It was on the provinces that Tiberius had his hand, not on the metropolis. He hoped the senators would do their duty, gave them every chance to; he rather turned his eyes away from their sphere, and kept them fixed on his own. We must understand this well: the histories give but accounts of Roman and home affairs; with which, as they were outside his duty, Tiberius concerned himself as little as he might.
But the senate’s conception of duty-doing was this: flatter the Caesar in public with all the ingenuity and rhetoric God or the devil has given you; but for the sake of decency slander him in private, and so keep your self-respect.—I abased my soul to Caesar, I? Yes, I know I licked his shoes in the senate house; but that was merely camouflage. At Agrippina’s at home I made up for it; was it not high-souled I who told that filthy story about him?—which, (congratulate me!) I invented myself. How dare you then accuse me of being small-spirited, or one to reverence any man soever?—So these maggots crawled and tumbled; untill they brought down their own karma on their heads like the Assyrian in the poem, or a thousand of bricks.
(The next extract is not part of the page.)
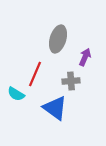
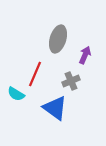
purple arrow: moved 2 px up
gray cross: rotated 18 degrees counterclockwise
Constitutuionalism broke down, and tyranny came on awfully in its place; and those who had not upheld the constitution suffered from the tyranny. But it was not heroic Tiberius who was the tyrant.
He was unpopular with the crowd, because austere and taciturn; he would not wear the pomps and tinsels, or swagger it in public to their taste. He was too reserved; he was not a good mixer: if you fell on your knees to him, he simply recoiled in disgust. He would not witness the gladiatorial games, with their sickening senseless bloodshed; nor the plays at the theatre, with their improprieties. In these things he was an anomaly in his age, and felt about them as would any humane gentleman today. So it was easy for his enemies to work up popular feeling aginst him.